Healthcare has long faced a divide around equitable care for all. Entire populations of the underserved cannot access healthcare for several reasons, including location, cost, and health literacy.
The result is that we have sicker populations with reduced life expectancy, health issues that end up being costly, and a significant reduction in the quality of life for the individual and their families.
This gives rise to a host of questions:
- Is there a way to make healthcare more accessible to individuals?
- Are there other methods of delivery that can reduce or eliminate accessibility barriers?
- Is it affordable and how exactly does it get done?
- How do we tackle all of this?
- Can we deliver immediate value with the technology we currently have?
At Southern New England Healthcare (SoNE HEALTH), we began a journey to tackle these issues head on. Over the course of several months, we developed a multi-year plan to improve health equity for the populations we serve and deliver care in new ways. The plan itself involved both short- and long-term goals, remaining flexible as both the technical and regulatory environment changes.
In our initial analysis we were challenged in three areas:
- Overcoming barriers for patients who are sicker, experience more health inequities, and often face difficulties navigating the healthcare system.
- Engaging patients across a wide range of diversity (e.g., geography, age, race, ethnicity, sexual orientation, gender, gender identity, varying ability, and language)
- Coordinating care across distributed provider organizations and a wide variety of technologies
To assist us in the process, we engaged with a management consulting firm to help guide us along the way and bring subject matter expertise to the table as we built our plan.

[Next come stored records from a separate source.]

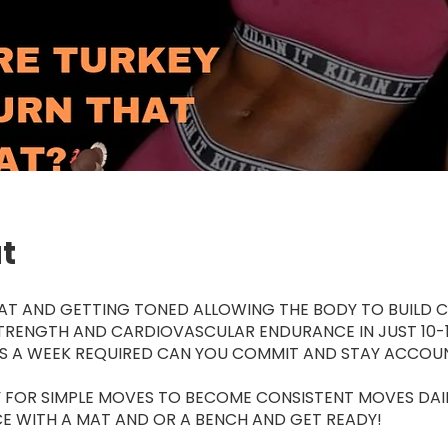
t
AT AND GETTING TONED ALLOWING THE BODY TO BUILD C
TRENGTH AND CARDIOVASCULAR ENDURANCE IN JUST 10-1
YS A WEEK REQUIRED CAN YOU COMMIT AND STAY ACCOU
 FOR SIMPLE MOVES TO BECOME CONSISTENT MOVES DAI
E WITH A MAT AND OR A BENCH AND GET READY!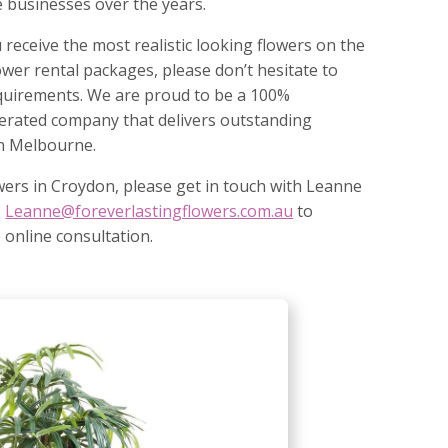
 businesses over the years.
 receive the most realistic looking flowers on the
ower rental packages, please don’t hesitate to
requirements. We are proud to be a 100%
erated company that delivers outstanding
 in Melbourne.
owers in Croydon, please get in touch with Leanne
:
Leanne@foreverlastingflowers.com.au
to
 online consultation.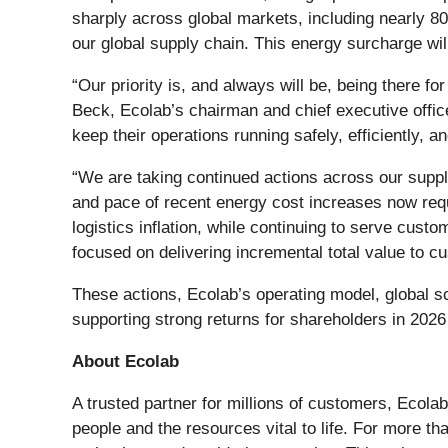
sharply across global markets, including nearly 80
our global supply chain. This energy surcharge wi
“Our priority is, and always will be, being there f
Beck, Ecolab’s chairman and chief executive offic
keep their operations running safely, efficiently, an
“We are taking continued actions across our supp
and pace of recent energy cost increases now requi
logistics inflation, while continuing to serve cus
focused on delivering incremental total value to cu
These actions, Ecolab’s operating model, global sc
supporting strong returns for shareholders in 202
About Ecolab
A trusted partner for millions of customers, Ecolab
people and the resources vital to life. For more t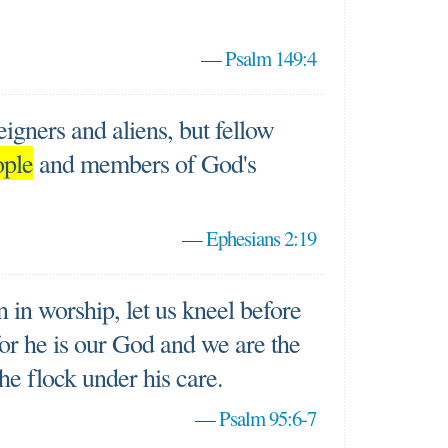
—
Psalm 149:4
igners and aliens, but fellow
ople
and members of God's
—
Ephesians 2:19
in worship, let us kneel before
or he is our God and we are the
the flock under his care.
—
Psalm 95:6-7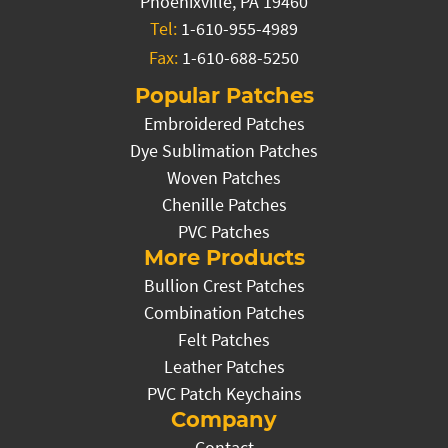
Phoenixville, PA 19460
Tel:
1-610-955-4989
Fax:
1-610-688-5250
Popular Patches
Embroidered Patches
Dye Sublimation Patches
Woven Patches
Chenille Patches
PVC Patches
More Products
Bullion Crest Patches
Combination Patches
Felt Patches
Leather Patches
PVC Patch Keychains
Company
Contact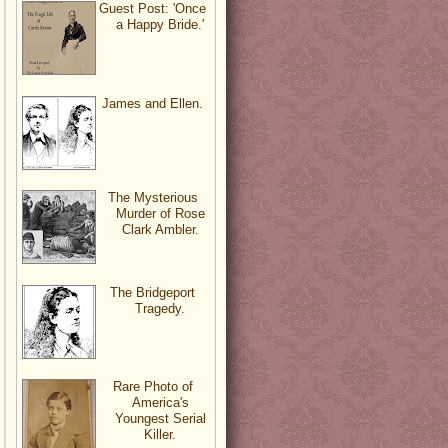
Guest Post: 'Once
a Happy Bride.'
James and Ellen.
The Mysterious
Murder of Rose
Clark Ambler.
The Bridgeport
Tragedy.
Rare Photo of
America's
Youngest Serial
Killer.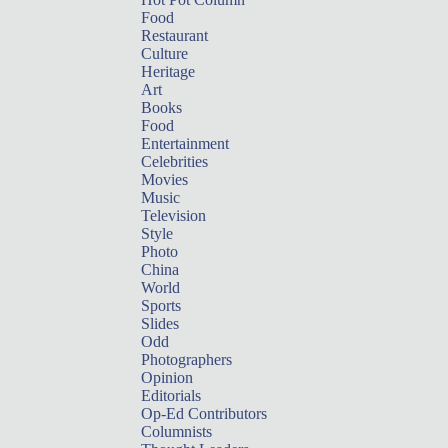
Food
Restaurant
Culture
Heritage
Art
Books
Food
Entertainment
Celebrities
Movies
Music
Television
Style
Photo
China
World
Sports
Slides
Odd
Photographers
Opinion
Editorials
Op-Ed Contributors
Columnists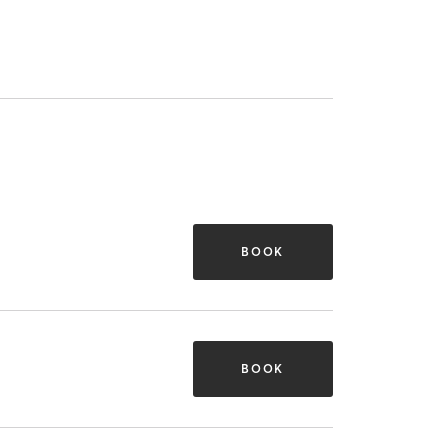
BOOK
BOOK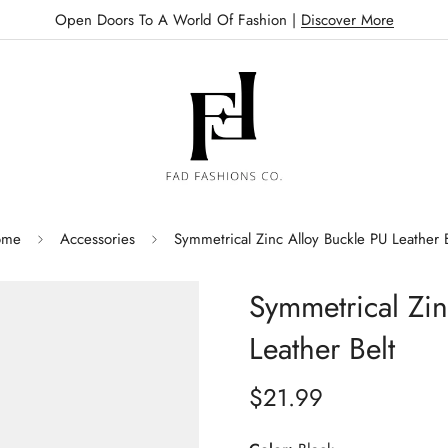
Open Doors To A World Of Fashion |
Discover More
ome
Accessories
Symmetrical Zinc Alloy Buckle PU Leather B
Symmetrical Zin
Leather Belt
$21.99
Regular
price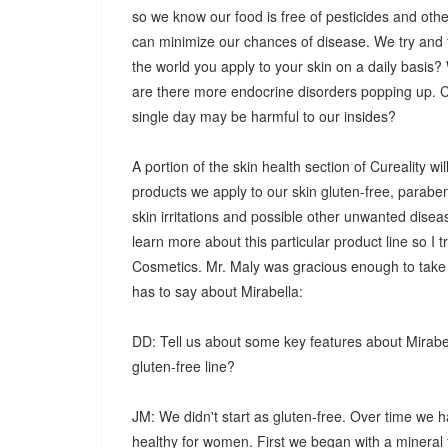
so we know our food is free of pesticides and oth
can minimize our chances of disease. We try and t
the world you apply to your skin on a daily basis
are there more endocrine disorders popping up. Co
single day may be harmful to our insides?
A portion of the skin health section of Cureality w
products we apply to our skin gluten-free, parabe
skin irritations and possible other unwanted dise
learn more about this particular product line so 
Cosmetics. Mr. Maly was gracious enough to take
has to say about Mirabella:
DD: Tell us about some key features about Mirabel
gluten-free line?
JM: We didn't start as gluten-free. Over time we
healthy for women. First we began with a minera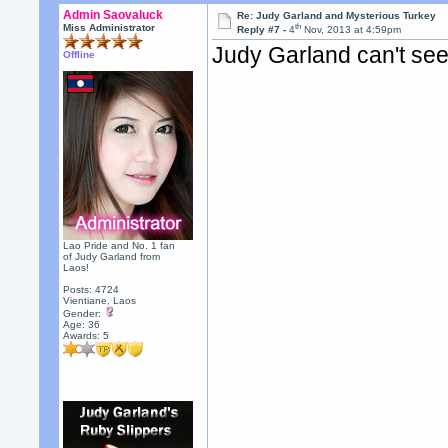
Admin Saovaluck
Re: Judy Garland and Mysterious Turkey
th
Miss Administrator
Reply #7 -
4
Nov, 2013 at 4:59pm
Judy Garland can't see
Offline
Lao Pride and No. 1 fan
of Judy Garland from
Laos!
Posts: 4724
Vientiane, Laos
Gender:
Age: 36
Awards:
5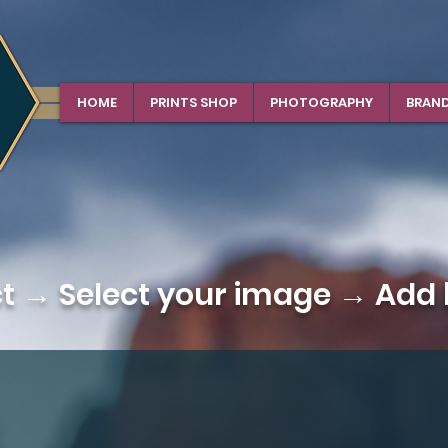
HOME
PRINTS SHOP
PHOTOGRAPHY
BRAN
ct →
Select your image
→ Add b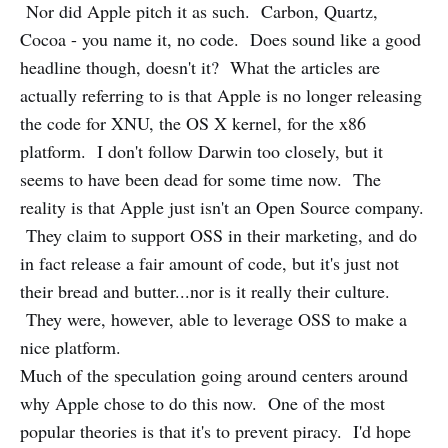
Nor did Apple pitch it as such. Carbon, Quartz,
Cocoa - you name it, no code. Does sound like a good
headline though, doesn't it? What the articles are
actually referring to is that Apple is no longer releasing
the code for XNU, the OS X kernel, for the x86
platform. I don't follow Darwin too closely, but it
seems to have been dead for some time now. The
reality is that Apple just isn't an Open Source company.
They claim to support OSS in their marketing, and do
in fact release a fair amount of code, but it's just not
their bread and butter...nor is it really their culture.
They were, however, able to leverage OSS to make a
nice platform.
Much of the speculation going around centers around
why Apple chose to do this now. One of the most
popular theories is that it's to prevent piracy. I'd hope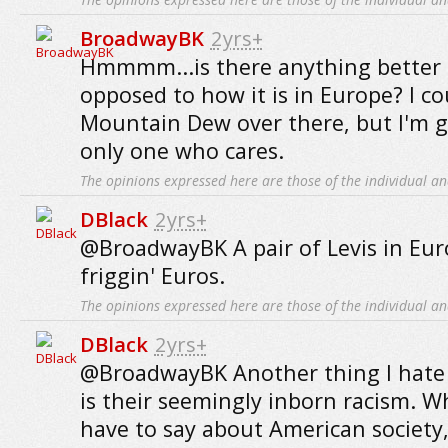
BroadwayBK
2yrs+
Hmmmm...is there anything better 
opposed to how it is in Europe? I co
Mountain Dew over there, but I'm g
only one who cares.
The opinions expressed here are those of the individual an
DBlack
2yrs+
@BroadwayBK A pair of Levis in Euro
friggin' Euros.
The opinions expressed here are those of the individual an
DBlack
2yrs+
@BroadwayBK Another thing I hate
is their seemingly inborn racism. W
have to say about American society,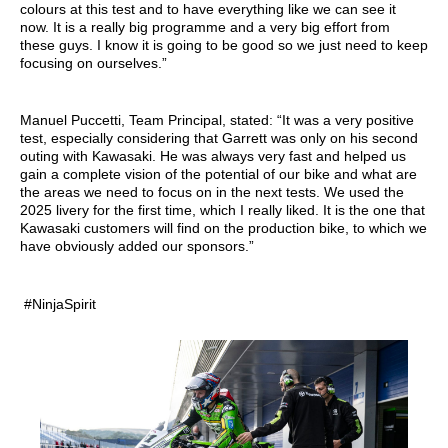
colours at this test and to have everything like we can see it
now. It is a really big programme and a very big effort from
these guys. I know it is going to be good so we just need to keep
focusing on ourselves.”
Manuel Puccetti, Team Principal, stated: “It was a very positive
test, especially considering that Garrett was only on his second
outing with Kawasaki. He was always very fast and helped us
gain a complete vision of the potential of our bike and what are
the areas we need to focus on in the next tests. We used the
2025 livery for the first time, which I really liked. It is the one that
Kawasaki customers will find on the production bike, to which we
have obviously added our sponsors.”
#NinjaSpirit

We also acknowledged and recognized that given our complex network, we needed input from multiple sources so that all points of view were considered and engaged. We conducted our analysis over a four-month period which consisted of individual discussions, work groups, check points on validation and steering committee oversight. At the conclusion we arrived at a plan focused on:
- The right data for analysis, including improved collection of RELD and SDOH data
- Reporting and disaggregation of data to help identify those most in need
- Technology needed to reach those patients whom we serve, including deployment and access
- 24×7 virtual Triage and at-home care
- Actionable reports for our physicians and caregivers
SoNE was fortunate to have some technologies in place to execute on the shorter-term efforts and to begin engaging with patients in different ways. Initial results have demonstrated improved compliance with some of our patients to whom routine healthcare was difficult if not impossible to achieve.
Leveraging cell phones
No doubt there is much, much more work to be done and of course there is the expense of implementing the necessary people, processes, and technologies to make this work. However, there are many funding opportunities to assist in this process; organizations should not overlook what they already have in place that, with a little innovation, can be implemented. For example, improved delivery of telehealth, including options for inpatient visits with transportation provided and using cell phones as method of communication for visits and reminders. The vast majority (97 percent) of adults in the United States own a cell phone and 85 percent own a smartphone — leverage that!
Access to quality healthcare should be a given, not a luxury. While it may take a few years to right the ship, we are on the way to doing that at SoNE. Along the way, we are infusing cultural humility into the organizational culture and across digital and non-digital patient touchpoints and products.